Since 1947 and the foundation of the Edinburgh International Festival, a strong standard of provision from visiting companies has normally formed a highlight of the Scottish operatic year. The lack of an Edinburgh venue suitable for international theatre companies was however a problem over much of this time. The obvious solution was to finance a purpose-built modern theatre of the sort found in many overseas capitals. After much criticism of the inadequacy of venues, a plan from 1960 to construct a long overdue opera house-concert hall complex developed into a long-running saga that became known as Edinburgh's "hole in the ground". The project was eventually abandoned due to increasing cost projections and a lack of political will to start implementing it. The site in Castle Terrace was eventually leased for office development in 1988.

Subsequently, Festival opera has found its home in large traditional Edinburgh venues, renovated in turn to bring them up to modern standards.
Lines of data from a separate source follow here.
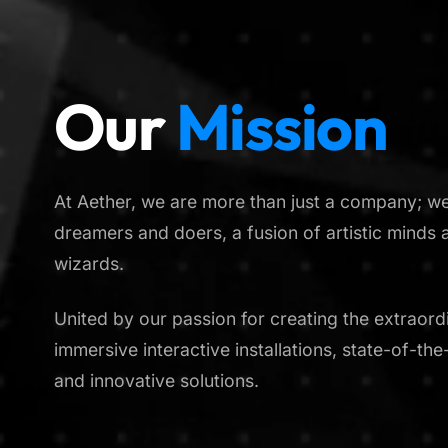
Our
Mission
At Aether, we are more than just a company; we 
dreamers and doers, a fusion of artistic minds 
wizards.
United by our passion for creating the extraordi
immersive interactive installations, state-of-th
and innovative solutions.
For some years in the 1980s it was the Edinburgh Playhouse with its impressive official capacity of 2900. Since 1994 the Edinburgh Festival Theatre (formerly The Empire Theatre) has been used both for the Festival and by Scottish Opera on their visits to Edinburgh.

Elsewhere in Scotland, operas are also staged in a wide range of multipurpose theatres/performance spaces which regularly host performances of opera or opera excerpts, such as the Pitlochry Festival Theatre. There is also a certain amount of small scale touring opera at various community venues throughout the nation.